Шрифт:
Интервал:
Закладка:
Клэр кивнула.
– А в этом я хочу посмотреть, как Эйба передадут назначенным родителям.
Воспитатель помолчал, а потом произнес:
– Клэр, его никому не передадут. И отсрочек больше не дают. Решили больше не ждать и проголосовали.
Клэр с тревогой посмотрела на мальчика. Он сидел в своем креслице на заднем багажнике и дрыгал ногами, требуя, чтобы велосипед уже поехал.
– За что проголосовали? Что с ним теперь будет?
Мужчина вместо ответа только пожал плечами.
– Попрощайся. Завтра утром его удалят.
– Что значит «удалят»?
Мальчик услышал слово «попрощайся», сделал пухлой ручкой прощальный жест и произнес:
– Пока-пока!
Потом он оттопырил языком щеку и состроил их фирменную рожицу. Клэр постаралась сделать такую же, но дыхание перехватило, а на глазах навернулись слезы.
– Что с ним будет?.. – спросила она еще раз.
Мужчина только покачал головой. Клэр показалось, что он пытается на что-то решиться, но спустя секунду Воспитатель поднял на нее взгляд и спокойно произнес:
– Все варианты учтены, и выбран лучший. Так работает система. И кстати: его зовут не Эйб.
Затем он повернулся к малышу, улыбнулся ему и двинулся вперед. Когда он отъезжал, несколько камушков выскочили из-под колеса и щелкнули Клэр по щиколотке. Она не обратила внимания. Ее взгляд был прикован к уезжающему вдаль велосипеду, увозящему ее сына.
* * *
Много лет спустя, когда Клэр пыталась восстановить в памяти события своих последних дней в коммуне, единственным, что она могла вспомнить четко, был тот удаляющийся велосипед и детский затылок. Все, что последовало дальше, разбилось на разрозненные фрагменты и не собиралось в цельную картину.

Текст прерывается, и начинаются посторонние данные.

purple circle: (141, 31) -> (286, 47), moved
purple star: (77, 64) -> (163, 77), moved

Фрагмент: вот она смотрит, как велосипед исчезает. Следующий фрагмент: у причала пришвартована баржа. Команда в заметной спешке тащит на палубу груз. Кто-то упоминает резкую смену погоды. Свистки и обычные крики перед отправлением. Грохот ящиков.

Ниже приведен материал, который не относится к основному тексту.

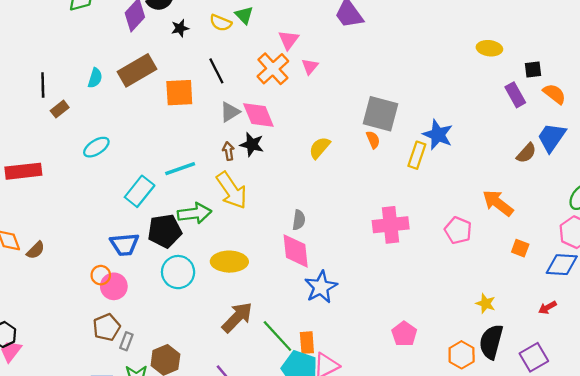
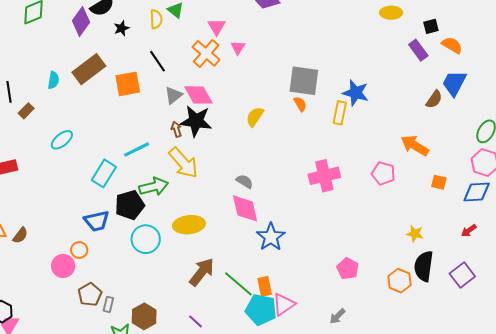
yellow semicircle: (221, 23) -> (156, 19), turned -108
black star: (252, 144) -> (196, 121), size x1.5
gray semicircle: (299, 220) -> (245, 181), turned -60
pink circle: (114, 286) -> (63, 266), moved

Однако к ночи баржа так и не отчалила. В воздухе было разлито беспокойство; гудели сигналы тревоги. Клэр помнила, как поначалу не могла понять, откуда они звучат: с баржи? Из Инкубатория? И что произошло – авария в какой-то из лабораторий? Динамики, висевшие в каждом помещении, что-то объявляли; всю коммуну подняли на ноги. Значит, тревогу бил Комитет. Случилось что-то серьезное.
Утром, как она припоминала, баржа снова готовилась отдать концы и отчалить и снова задержалась. Все что-то искали.
Или кого-то.
Да, вот в чем было дело: кто-то пропал.
Весь следующий день у реки работали поисковые отряды. Стемнело, но поиски не прекращались. Клэр помнила световые мазки фонарей где-то в кустах, раздраженные крики, доносившиеся с разных сторон. А потом среди криков она узнала знакомый голос.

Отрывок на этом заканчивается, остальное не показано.